Search code examples
linuxbashsedwgetgnome-terminal

sed explanation so I can recreate a bit of code?


Can someone please explain the following sed command?

title=$(wget -q -O - https://twitter.com/intent/user?user_id=$ID | sed -n 's/^.*<title>\(.*\) on Twitter<.title>.*$/\1/p')
printf "%s\n" "$title"

I tried (and failed terribly) to recreate it because I thought I understood what was going on in the code. So I wrote (well, more modded) it to be the following:

data-user-id=$(wget -q -O - https://twitter.com/$Username | sed -n 's/^.*"data-user-id">\([^<]*\)<.*$/\1/p')
printf "%s\n" "$data-user-id"

Obviously it errored because the syntax is wrong or something. But I'm trying to understand what is going on so I can make my own variant of it.

P.S. I can't just use the API for this due to how everything needs to be configured.


Solution

  • Give a try to this:

    wget -q -O - https://twitter.com/"${Username}" | sed -n '/data-screen-name=.'"${Username}"'".*data-user-id=/I {s/^.*data-screen-name=.'"${Username}"'".*data-user-id="\([0-9]*\)".*$/\1/Ip;q}'
    
    128700677
    

    data-user-id is present in several lines, so it is needed to select a line where data-screen-name=Username

    sed is using regular expression, there are 2 good tutorials to start with:

    A different sed script with a different output:

    Username="StackOverflow"
    wget -q -O - https://twitter.com/"${Username}" | sed -n '/data-screen-name=.'"${Username}"'".*data-user-id=/I {p;q}'
    
    data-screen-name="StackOverflow" data-name="Stack Overflow" data-user-id="128700677"
    

    -n instructs sed to not print anything, except when p command is used.

    . means any char.

    * applies to the previous char in the regex and it means zero or any number of this char.

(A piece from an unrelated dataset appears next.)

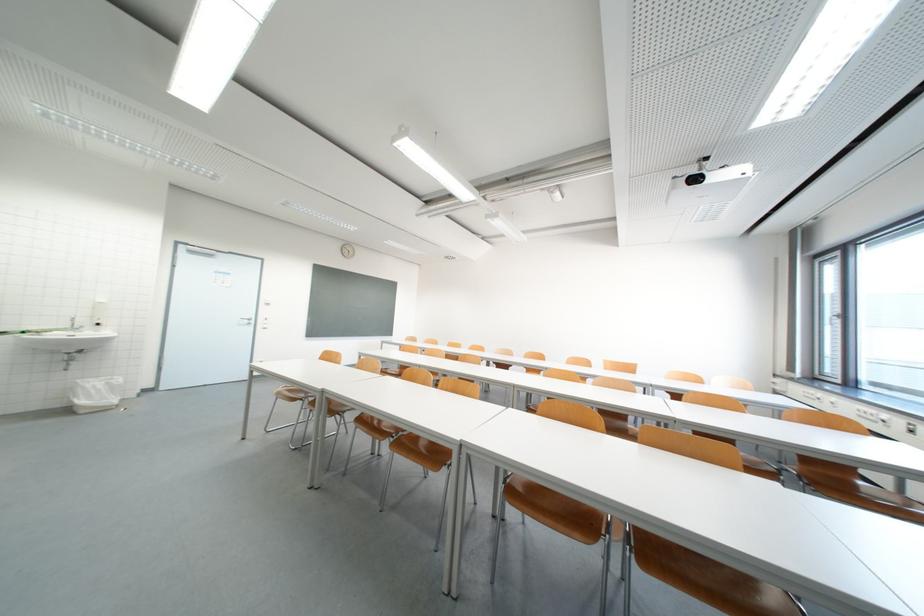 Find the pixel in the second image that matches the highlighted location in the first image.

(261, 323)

    .* means zero or any number of any char.

    /data-screen-name=.'"${Username}"'".*data-user-id=/ select lines which contains data-screen-name= and any one char (.) and StackOverflow and " char and zero or any number of any char (.*) and data-user-id=.

    /I means ignore case.

    {p;q} are commands executed when above regex is true. p prints the current line. q exits the sed script.

    The first sed script at the top contains an additional s/regex/replacement/ to clean up the line.

    The additional elements used:

    ^ means the start of the line.

    \( ... \) are used to define a group.

    "\([0-9]*\)" is a group made of only digits, surrended with 2 " which are not part of the group. It is the first group found in the regex, so it can be referenced in the replacement part with \1.